The Entrepreneur Life

Tag: success

Entrepreneurship is a Team Sport

As entrepreneurs it is easy to miss or even gloss over lessons that other entrepreneurs have learnt and more importantly shared! It is human nature I suspect to avoid or deny things that we don’t want to face! I suspect i won’t be th last one to have thought “Oh, I’d never do or feel that way” or “Not going to happen! These are different times or circumstances!”

Umang Gupta, founder of Gupta Technologies recently passed away. As someone who lived in the Bay Area through the mid-80s and 90s, I knew him as one of the many pioneering Indian-American entrepreneurs who paved the way for all the others who’ve followed.

His obituary in the Wall Street Journal recounted his journey as an entrepreneur and brought to fore many nuggets, one of which I resonated with me. It was advice given by my Umang’s father—much like my own did often.

Oracle considered acquiring Mr. Gupta’s company in 1994, but he couldn’t bear the idea of selling what he called his baby—a decision he later regretted. In 1996, he resigned as chief executive and left the company.

“My dad once told me, ‘No victory is final, and no defeat is fatal,’” he said. “I hadn’t paid attention.”

James r. hagerty wall street journal

Mr. Gupta went on to speak about the lessons he took away from this.

“I started to think of all the things I should have done to make the company outlast me,” he said.

One of his conclusions was that he should have hired people willing to challenge his ideas. “Decisions can’t be based just on what the founder knows or his gut feels,” he said.

This has been my experience too. Having good people around you, who can question or challenge you and hold you to account make all the difference between achievable success and avoidable failure!

Ask yourself who around you, whether a business partner, colleague, mentor or a spouse can hold you to account! Better and cultivate that ecosystem starting today!

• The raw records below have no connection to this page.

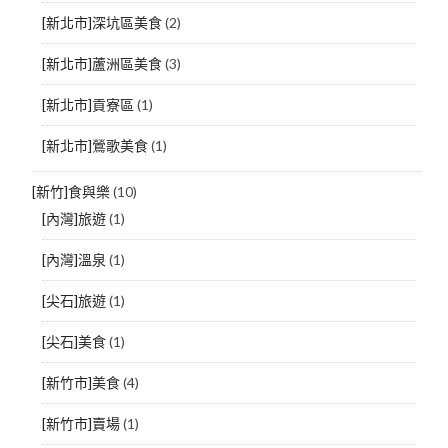
[新北市]深坑區美食
(2)
[新北市]蘆洲區美食
(3)
[新北市]貢寮區
(1)
[新北市]鶯歌美食
(1)
[新竹]食與樂
(10)
[內灣]旅遊
(1)
[內灣]溫泉
(1)
[尖石]旅遊
(1)
[尖石]美食
(1)
[新竹市]美食
(4)
[新竹市]賣場
(1)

7 Simple Tips for Success from an Entrepreneurial Lawyer

One of the joys of teaching is the opportunity to invite guest speakers who bring their experience and insights alive for the class. The speakers have the added advantage of being a “guest” lecturer and their message not only sounds new but resonates well. I was fortunate to have Bea Wolpert, an amazing entrepreneur, lawyer and woman leader.  Over an hour, Bea in her inimitable style—reality laced with humor and self-deprecation—shared her own experience as a lawyer and entrepreneur as well as the stories of some of her entrepreneur clients. I realized her stories and insights serve well as advice for most prospective and practicing entrepreneurs. Here they are

  • Purpose Be purpose-driven – It’s well worth figuring out what are you passionate about. Pursue that passion rather than money alone – be it dog-walking, raising Labradoodles or being a chef or lawyer (all examples she illustrated)
  • Relationships Work on building authentic relationships – these take time and will pay off in spades
  • Give forward Focus on giving something of value first – people will automatically seek more and become customers. This could be a blog, seminar or webinar, free consultation, or samples at farmers markets – make it easy to buy from you.
  • Sales Recognize your job is selling – not just being a chef, designer, lawyer and learn to become good at it.
  • Numbers Business is about numbers – so the more you learn to understand numbers – costs, profit & loss the better off you will be
  • Commitment Be all-in. Don’t expect a bank (or anyone else, except a parent possibly) to fund your company or you, if you are not willing to be all-in and
  • Plan Whether a business plan for a bank, succession plan for yourself or a marketing plan for the company, planning is both important and will help.

3 Tips to Hold Fast To Your Dreams

“How will your company become a billion-dollar company?” An analyst at a venture capitalist firm, likely a freshly minted MBA, posed this question to me. I tried to keep my temper in check and answered “Never.” You’d think I’d slapped him across the face – “Then I’m afraid there’s no point in talking to us.”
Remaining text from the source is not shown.